Europeans, struggling to keep the deal alive, even if on life support, have raised a counterpoint: The right to invoke sanctions snap back is reserved to countries signed on to the nuclear deal. The U.S., they noted, withdrew unilaterally from the deal two years ago, so how exactly can it use it as a legal platform for punishing Iran?
4. Ilhan Omar’s surprising support
The call for extending the conventional arms embargo on Iran enjoys broad support in the U.S. Congress. A letter endorsing Trump’s call to the UN, written by Democrat Eliot Engel and Republican Mike McCaul and backed by the pro-Israel lobby AIPAC, easily gained a bipartisan slate of 391 signatures in the House of Representatives. But only one of them stood out: Minnesota Democrat Ilhan Omar.
This would be the same Omar who just a year ago was embroiled in an ugly Twitter war against AIPAC, accusing the lobby of paying politicians to support Israel, and being widely condemned for these comments, seen as anti-Semitic.
Omar’s office, when asked about her support for the AIPAC letter, explained: “Congresswoman Omar has consistently, for a long time, supported arms embargoes against human rights abusers.” The statement also made clear, however, that Omar does not support Pompeo’s tactics, and that she still believes in the Iran nuclear deal.
Could this signal some kind of future cooperation between the pro-Israel lobby and the staunchest supporter of the Palestinian cause in Congress? Probably not. The animosity is too deep.
But it does highlight a point sometimes overlooked in the heat of the political debate: When it comes to dealing with dictators and human right abusers, the far-left peaceniks and the hardline hawks, may actually have more in common then they’d like to admit.
5. RJC has something to say about Steve King
In other news, the Republican Jewish Coalition (RJC) is ramping up its fundraising campaign aimed at ousting incumbent congressman Steve King in the Republican primaries early next month. King, an outspoken apologist for white supremacists and a supporter of white nationalists, is facing a tight primary race in Iowa’s 4th congressional district, and the RJC hopes it can help tilt the balance in favor of one of his leading opponents, Randy Feenstra. In a letter to supporters, the RJC said King’s “record of inflammatory comments condoning white supremacists and anti-Semites is the antithesis of our goals and values as an organization” and asked members to raise money for his rival’s campaign.
Bonus: a new Israeli ambassador
On Monday afternoon, Benjamin Netanyahu announced his pick for Israel’s new ambassador to the United Nations and his pick for the next Israeli ambassador in Washington. And guess what? It’s the same guy.
Gilad Erdan, currently serving as Israel’s homeland security minister, will leave the cabinet to take on the double post. He will first step in as ambassador to the UN, replacing Dany Dannon who is returning to Israel, and then, after the U.S. elections, he will add another title to his portfolio: Ambassador to Washington, instead of Ron Dermer who’ll be heading home after 6 years.

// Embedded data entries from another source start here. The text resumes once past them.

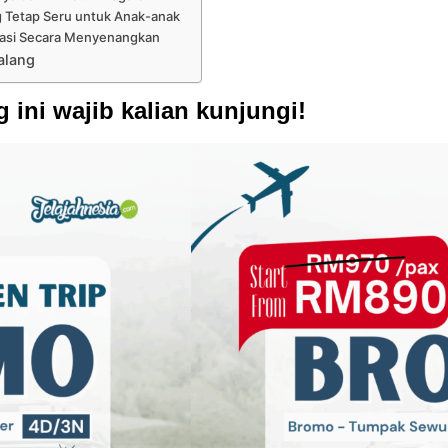
ng Tetap Seru untuk Anak-anak
rtasi Secara Menyenangkan
alang
ini wajib kalian kunjungi!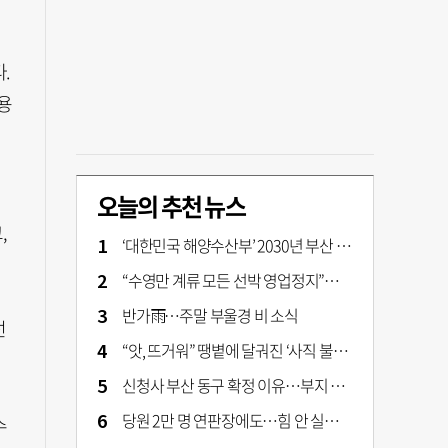
.
용
연
오늘의 추천 뉴스
,
‘대한민국 해양수산부’ 2030년 부산 북항시대 연다
“수영만 계류 모든 선박 영업정지”… 재개발 속도전
반가雨…주말 부울경 비 소식
선
“앗, 뜨거워” 땡볕에 달궈진 ‘사직 불가마’ 관중석 무려 70도
신청사 부산 동구 확정 이유…부지 용이성·접근성·집적 가능성이 운명 갈랐다 [해수부 북항 시대]
당원 2만 명 연판장에도…힘 안 실리는 ‘장동혁 사퇴’ 공세
수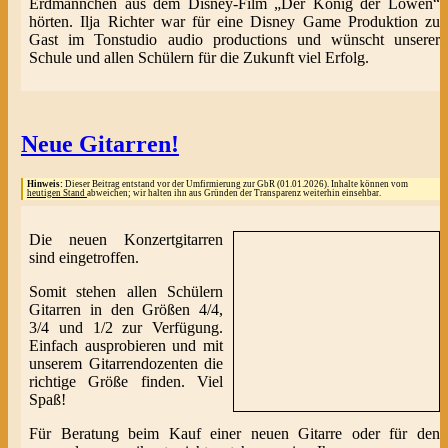
Erdmännchen aus dem Disney-Film „Der König der Löwen“
hörten. Ilja Richter war für eine Disney Game Produktion zu
Gast im Tonstudio audio productions und wünscht unserer
Schule und allen Schülern für die Zukunft viel Erfolg.
Neue Gitarren!
Hinweis:
Dieser Beitrag entstand vor der Umfirmierung zur GbR (01.01.2026). Inhalte können vom
heutigen Stand
abweichen; wir halten ihn aus Gründen der Transparenz weiterhin einsehbar.
Die neuen Konzertgitarren
sind eingetroffen.
Somit stehen allen Schülern
Gitarren in den Größen 4/4,
3/4 und 1/2 zur Verfügung.
Einfach ausprobieren und mit
unserem Gitarrendozenten die
richtige Größe finden. Viel
Spaß!
Für Beratung beim Kauf einer neuen Gitarre oder für den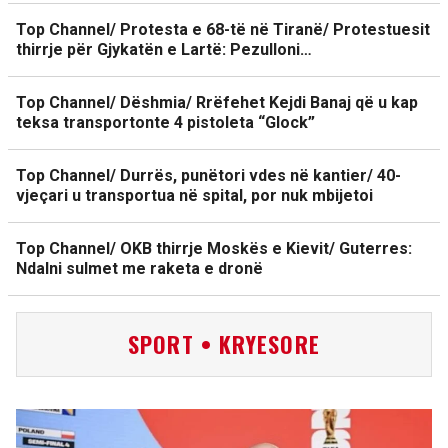
Top Channel/ Protesta e 68-të në Tiranë/ Protestuesit
thirrje për Gjykatën e Lartë: Pezulloni…
Top Channel/ Dëshmia/ Rrëfehet Kejdi Banaj që u kap
teksa transportonte 4 pistoleta “Glock”
Top Channel/ Durrës, punëtori vdes në kantier/ 40-
vjeçari u transportua në spital, por nuk mbijetoi
Top Channel/ OKB thirrje Moskës e Kievit/ Guterres:
Ndalni sulmet me raketa e dronë
SPORT • KRYESORE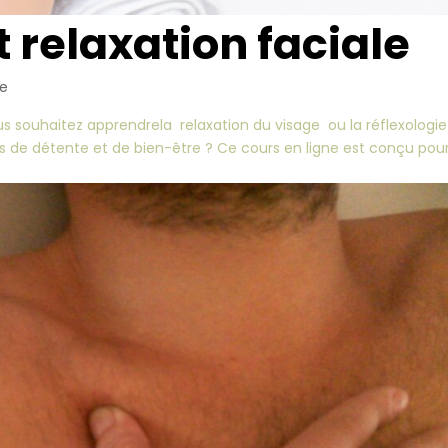
t relaxation faciale
ie
ous souhaitez apprendrela relaxation du visage ou la réflexologie
es de détente et de bien-être ? Ce cours en ligne est conçu pou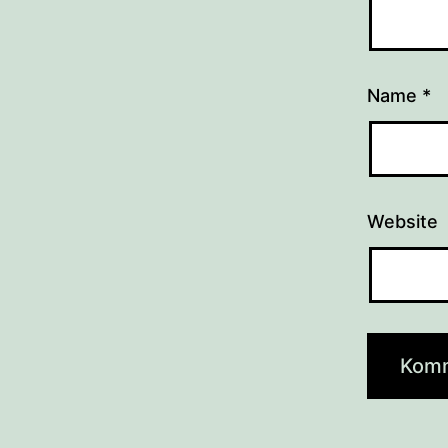
Name
*
Website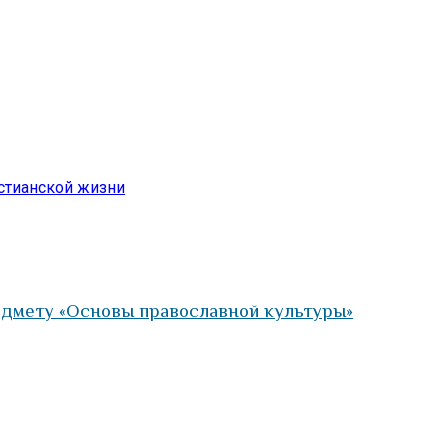
стианской жизни
едмету «Основы православной культуры»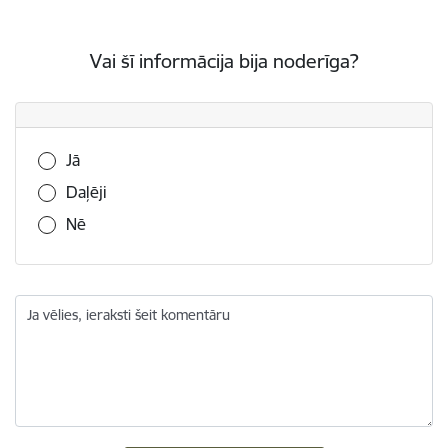
Vai šī informācija bija noderīga?
Vai šī informācija bija noderīga?
Jā
Daļēji
Nē
Ja vēlies, ieraksti šeit komentāru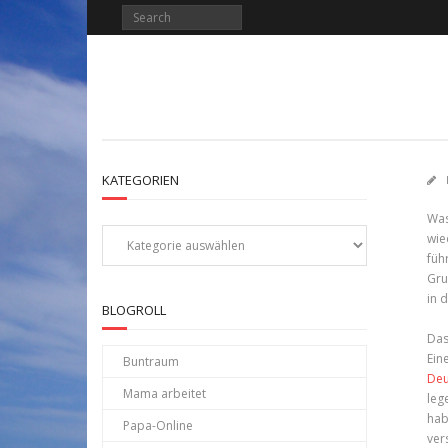
KATEGORIEN
Was
Kategorien
wie
füh
Gru
in 
BLOGROLL
Das
Ein
Buntraum
Deu
Mama arbeitet
leg
hab
Papa-Online
ver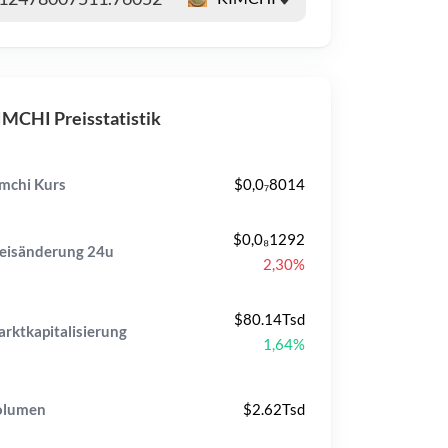
MCHI Preisstatistik
mchi Kurs
$0,0₇8014
$0,0₈1292
eisänderung
24u
2,30%
$80.14Tsd
rktkapitalisierung
1,64%
olumen
$2.62Tsd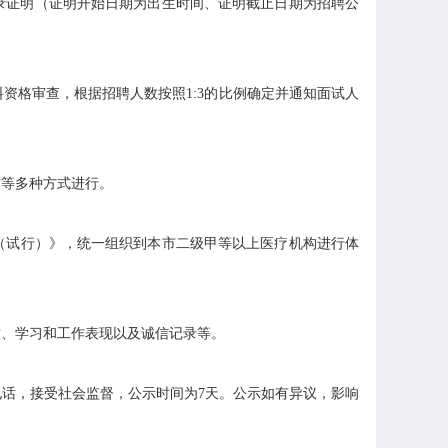
录证明（证明开始日期为出生时间、证明截止日期为招聘公
格审查，根据招聘人数按照1:3的比例确定并通知面试人
等多种方式进行。
（试行）》，统一组织到本市二级甲等以上医疗机构进行体
、学习和工作表现以及诚信记录等。
话，接受社会监督，公示时间为7天。公示如有异议，影响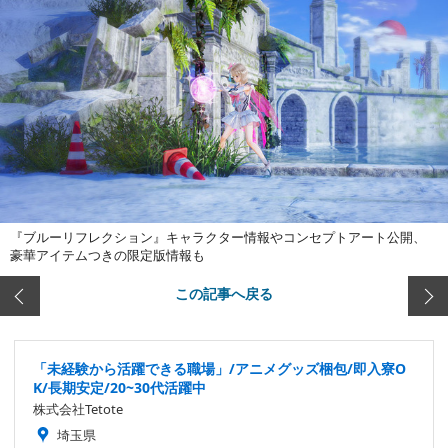
『ブルーリフレクション』キャラクター情報やコンセプトアート公開、
豪華アイテムつきの限定版情報も
この記事へ戻る
「未経験から活躍できる職場」/アニメグッズ梱包/即入寮O
K/長期安定/20~30代活躍中
株式会社Tetote
埼玉県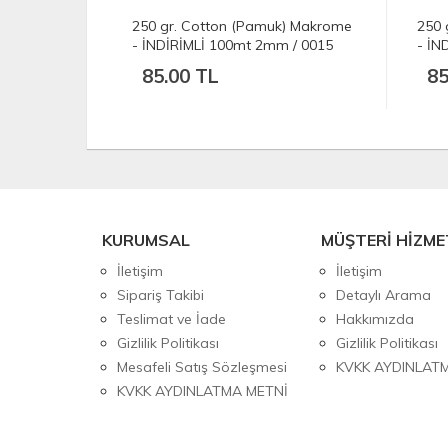
k) Makrome
250 gr. Cotton (Pamuk) Makrome
250 
 / 0015
- İNDİRİMLİ 100mt 2mm / 0013
- İN
Mürdüm
Hard
85.00 TL
85
KURUMSAL
MÜŞTERİ HİZME
İletişim
İletişim
Sipariş Takibi
Detaylı Arama
Teslimat ve İade
Hakkımızda
Gizlilik Politikası
Gizlilik Politikası
Mesafeli Satış Sözleşmesi
KVKK AYDINLAT
KVKK AYDINLATMA METNİ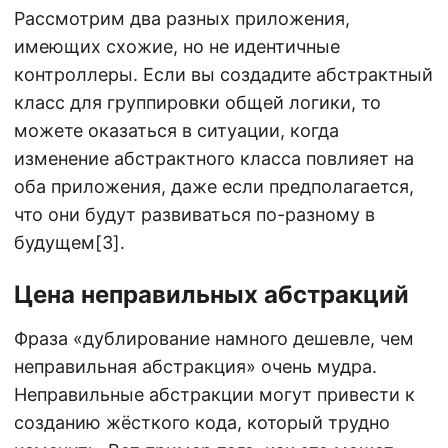
Рассмотрим два разных приложения,
имеющих схожие, но не идентичные
контроллеры. Если вы создадите абстрактный
класс для группировки общей логики, то
можете оказаться в ситуации, когда
изменение абстрактного класса повлияет на
оба приложения, даже если предполагается,
что они будут развиваться по-разному в
будущем[3].
Цена неправильных абстракций
Фраза «дублирование намного дешевле, чем
неправильная абстракция» очень мудра.
Неправильные абстракции могут привести к
созданию жёсткого кода, который трудно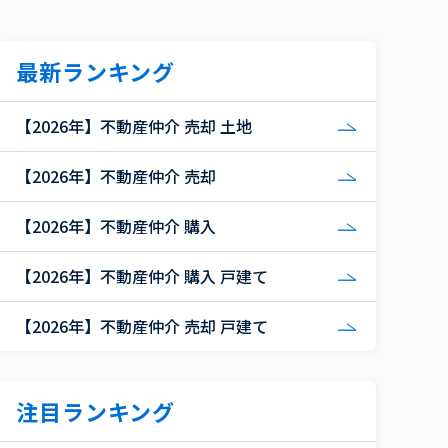
最新ランキング
【2026年】不動産仲介 売却 土地
【2026年】不動産仲介 売却
【2026年】不動産仲介 購入
【2026年】不動産仲介 購入 戸建て
【2026年】不動産仲介 売却 戸建て
注目ランキング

It is a highly unusual move (though Abba Eban, Israel’s legendary diplomat did both jobs in the 1950s) but a necessary one to help Netanyahu with his new coalition. Netanyahu needed an attractive overseas post to convince Erdan to leave the cabinet and make room for others, and the double U.S. post was needed to seal the deal.
How will this work in practice? It’s too early to know. Perhaps Erdan will take a page from the coronavirus pandemic book and Zoom his DC meetings while he is sitting in the UN, and vice versa. Or maybe it is just a sign of the time: in the gig economy we’re all part of, one job is no longer enough.